La coalition au pouvoir s’est finalement entendue, mais les discussions ont été difficiles. De grosses coupes ont été consenties, le tout dans un contexte économique difficile pour la première puissance européenne
Le chancelier allemand et sa coalition sont parvenus à un accord de dernière minute pour résoudre, via des coupes dans les dépenses, un casse-tête budgétaire qui a remis en cause les projets du gouvernement et provoqué une crise politique. Le compromis annoncé mercredi après d’âpres négociations, va permettre à l’Allemagne de respecter à nouveau l’an prochain sa règle de stricte limitation du déficit public.
La majorité gouvernementale a opté pour des baisses de dépenses publiques afin de combler un trou budgétaire de 17 milliards d’euros en 2024. «Nous devons nous contenter de beaucoup moins d’argent», a souligné le chancelier Olaf Scholz en présentant l’accord, expliquant qu’il avait fallu «établir des priorités».
La Cour constitutionnelle allemande a déclenché un séisme financier le mois dernier en censurant le recours à des fonds spéciaux, obligeant le gouvernement à revoir ses budgets 2023 et 2024. La plus haute juridiction du pays a ainsi annulé le transfert de 60 milliards d’euros de crédits inutilisés provenant de la pandémie, dans une enveloppe dédiée à des investissements verts et un soutien à l’industrie. Elle estime que le gouvernement a enfreint les strictes règles budgétaires du pays en réaffectant ces dépenses.
### Zizanie dans la coalition au pouvoir
Cette décision a provoqué la zizanie entre les trois partis de la coalition et conduit certains élus de l’opposition à réclamer des élections anticipées, alors que les conservateurs et le parti d’extrême droite AfD progressent dans les sondages. Le gouvernement, qui vient seulement de passer le cap du mi-mandat, a enchaîné les réunions de crise depuis un mois, amplifiant le climat de défiance d’une partie croissante de l’opinion à son égard.

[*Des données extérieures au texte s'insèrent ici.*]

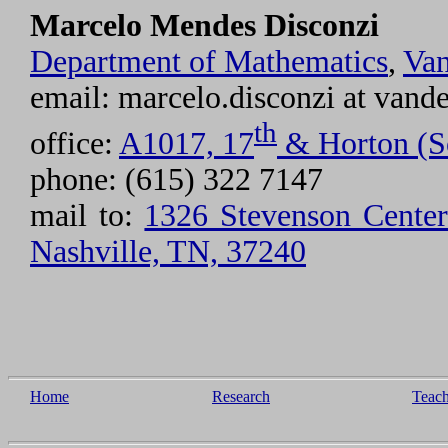
Marcelo Mendes Disconzi
Department of Mathematics
,
Van
email: marcelo.disconzi at vande
th
office:
A1017, 17
& Horton (S
phone: (615) 322 7147
mail to:
1326 Stevenson Center 
Nashville, TN, 37240
Home
Research
Teac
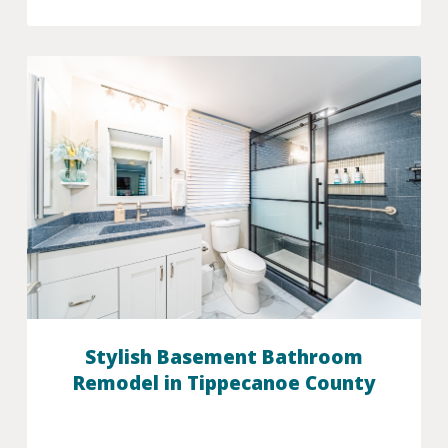
Stylish Basement Bathroom
Remodel in Tippecanoe County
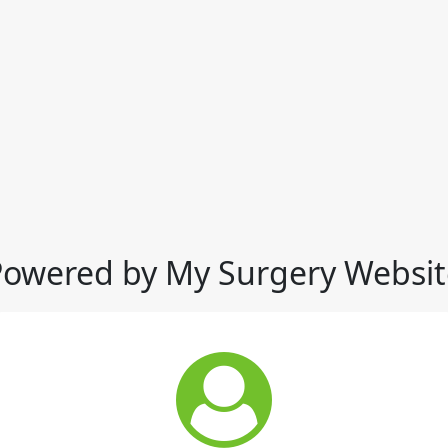
Powered by My Surgery Websit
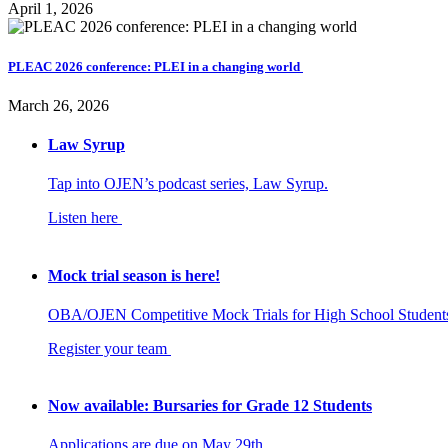
April 1, 2026
PLEAC 2026 conference: PLEI in a changing world
March 26, 2026
Law Syrup
Tap into OJEN’s podcast series, Law Syrup.
Listen here
Mock trial season is here!
OBA/OJEN Competitive Mock Trials for High School Student
Register your team
Now available: Bursaries for Grade 12 Students
Applications are due on May 29th.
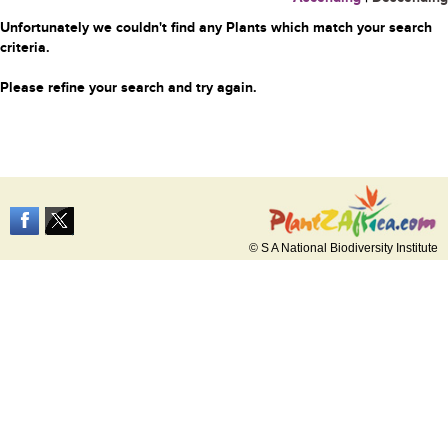
Unfortunately we couldn't find any Plants which match your search
criteria.
Please refine your search and try again.
© S A National Biodiversity Institute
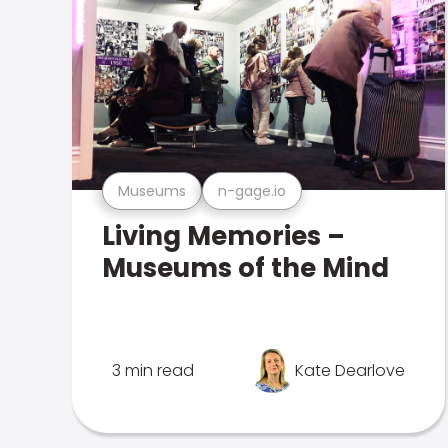
Museums
n-gage.io
Living Memories –
Museums of the Mind
3 min read
Kate Dearlove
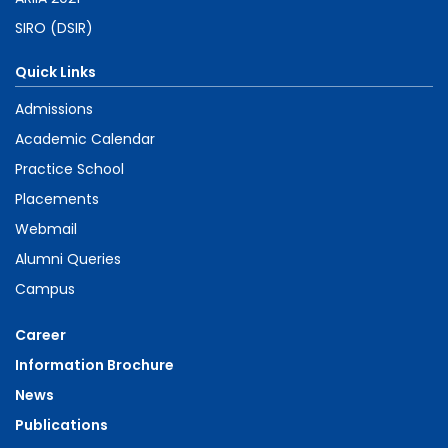
SIRO (DSIR)
Quick Links
Admissions
Academic Calendar
Practice School
Placements
Webmail
Alumni Queries
Campus
Career
Information Brochure
News
Publications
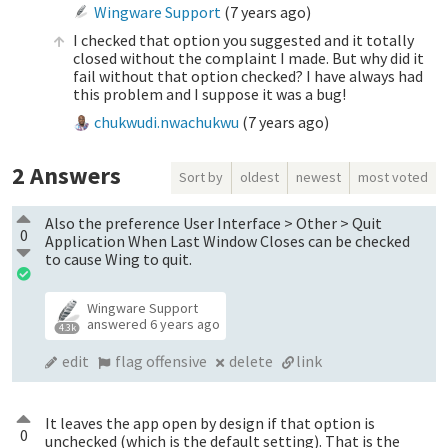
Wingware Support
(
7 years ago
)
I checked that option you suggested and it totally
closed without the complaint I made. But why did it
fail without that option checked? I have always had
this problem and I suppose it was a bug!
chukwudi.nwachukwu
(
7 years ago
)
2
Answers
Sort by
oldest
newest
most voted
Also the preference User Interface > Other > Quit
0
Application When Last Window Closes can be checked
to cause Wing to quit.
Wingware Support
answered
6 years ago
4.3k
edit
flag offensive
delete
link
It leaves the app open by design if that option is
0
unchecked (which is the default setting). That is the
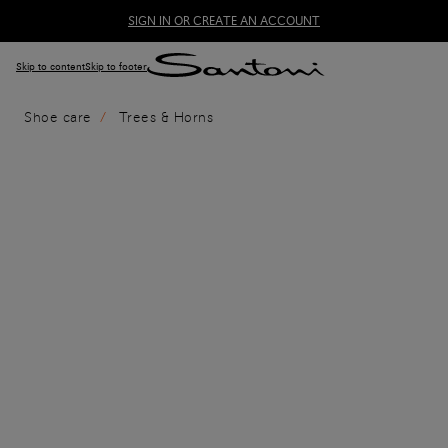
SIGN IN OR CREATE AN ACCOUNT
Skip to content
Skip to footer
Shoe care
Trees & Horns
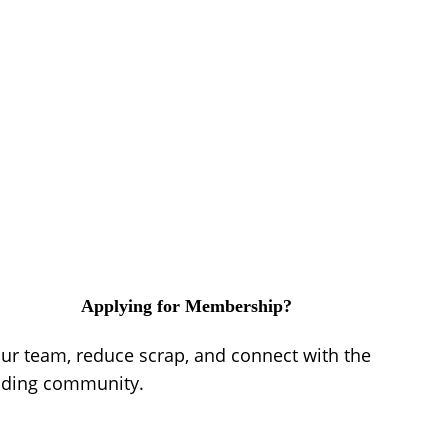
Applying for Membership?
our team, reduce scrap, and connect with the
lding community.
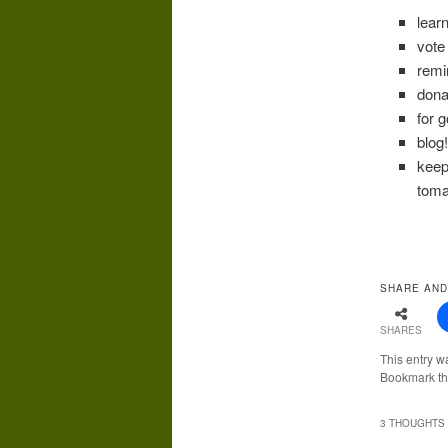
lear
vote
remi
dona
for 
blog
keep
toma
SHARE AND
SHARES
This entry w
Bookmark t
3 THOUGHTS 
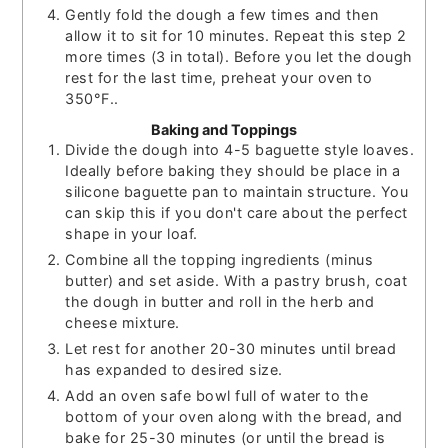
Gently fold the dough a few times and then
allow it to sit for 10 minutes. Repeat this step 2
more times (3 in total). Before you let the dough
rest for the last time, preheat your oven to
350°F..
Baking and Toppings
Divide the dough into 4-5 baguette style loaves.
Ideally before baking they should be place in a
silicone baguette pan to maintain structure. You
can skip this if you don't care about the perfect
shape in your loaf.
Combine all the topping ingredients (minus
butter) and set aside. With a pastry brush, coat
the dough in butter and roll in the herb and
cheese mixture.
Let rest for another 20-30 minutes until bread
has expanded to desired size.
Add an oven safe bowl full of water to the
bottom of your oven along with the bread, and
bake for 25-30 minutes (or until the bread is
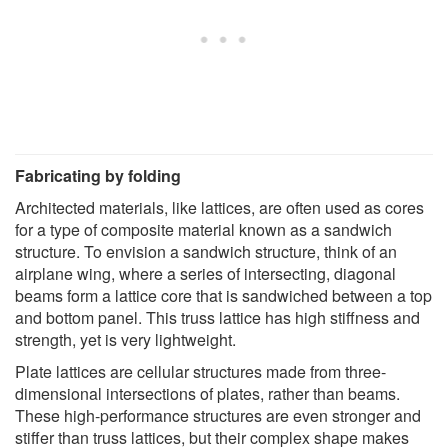
Fabricating by folding
Architected materials, like lattices, are often used as cores
for a type of composite material known as a sandwich
structure. To envision a sandwich structure, think of an
airplane wing, where a series of intersecting, diagonal
beams form a lattice core that is sandwiched between a top
and bottom panel. This truss lattice has high stiffness and
strength, yet is very lightweight.
Plate lattices are cellular structures made from three-
dimensional intersections of plates, rather than beams.
These high-performance structures are even stronger and
stiffer than truss lattices, but their complex shape makes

Le Parti social-démocrate du chancelier et les écologistes souhaitaient résoudre le casse-tête budgétaire en suspendant pour une année supplémentaire le frein à l’endettement qui interdit au gouvernement d’emprunter plus de 0,35% de son PIB chaque année. Le Parti libéral (centre-droit) du ministre des Finances Christian Lindner était farouchement opposé à toute nouvelle exception à cette règle symbole de l’orthodoxie budgétaire allemande.
La coalition tripartite s’est finalement entendue pour couvrir ses besoins en supprimant des subventions nuisibles au climat, en réduisant les dépenses de certains ministères et des aides publiques, notamment pour le développement du photovoltaïque. Le gouvernement va également augmenter plus que prévu, en janvier, une taxe liée aux émissions de CO2 et imposer le paiement d’une taxe sur les emballages plastiques aux professionnels du secteur.
«Il s’agit de coupes et d’économies que nous ne faisons pas volontiers mais qui sont nécessaires», a commenté Olaf Scholz. «Ces coupes réalisées à un moment de faiblesse économique auront un impact négatif sur l’activité», a déploré Gerd Landsberg, de la fédération des villes allemandes, dans le quotidien _Rheinische Post_. La situation est d’autant plus délicate que le pays est attendu en récession cette année, avec une chute de 0,4% de son PIB.
### «Encore plus problématique en 2025»
Pour le budget 2023, également retoqué par les juges constitutionnels, Berlin a dû se résoudre à suspendre rétroactivement, pour la quatrième année consécutive, le frein à l’endettement en arguant d’une «situation d’urgence», seule base légale pour contourner la règle. Le compromis trouvé pour l’an prochain ne résout rien pour les années à venir puisque le fonds pour la transformation et le climat prévoyait des dépenses à long terme, jugées nécessaires pour que le pays puisse mener à bien sa transition énergétique.
Pour l’économiste Monika Schnitzer, «la situation de financement sera encore plus problématique en 2025 qu’en 2024». «Si les mesures annoncées semblent gérables pour l’économie, elles ne mettent pas fin à la controverse sur la manière dont combiner des investissements à grande échelle avec des budgets équilibrés», observe aussi Carsten Brzeski, chef économiste à la banque
ING Allemagne.
Pour résoudre ce dilemme, de plus en plus de voix appellent Berlin à surmonter son aversion pour la dette et à réformer ses règles de déficit. Olaf Scholz a laissé entendre que le gouvernement pourrait revoir sa position sur le frein à la dette si des fonds supplémentaires étaient nécessaires pour l’Ukraine, «en cas d’aggravation de la situation sur le front, si d’autres soutiens retiraient leur aide, ou en raison d’une menace croissante pour l’Allemagne ou l’Europe». «Nous devrions alors réagir», a conclu le chancelier.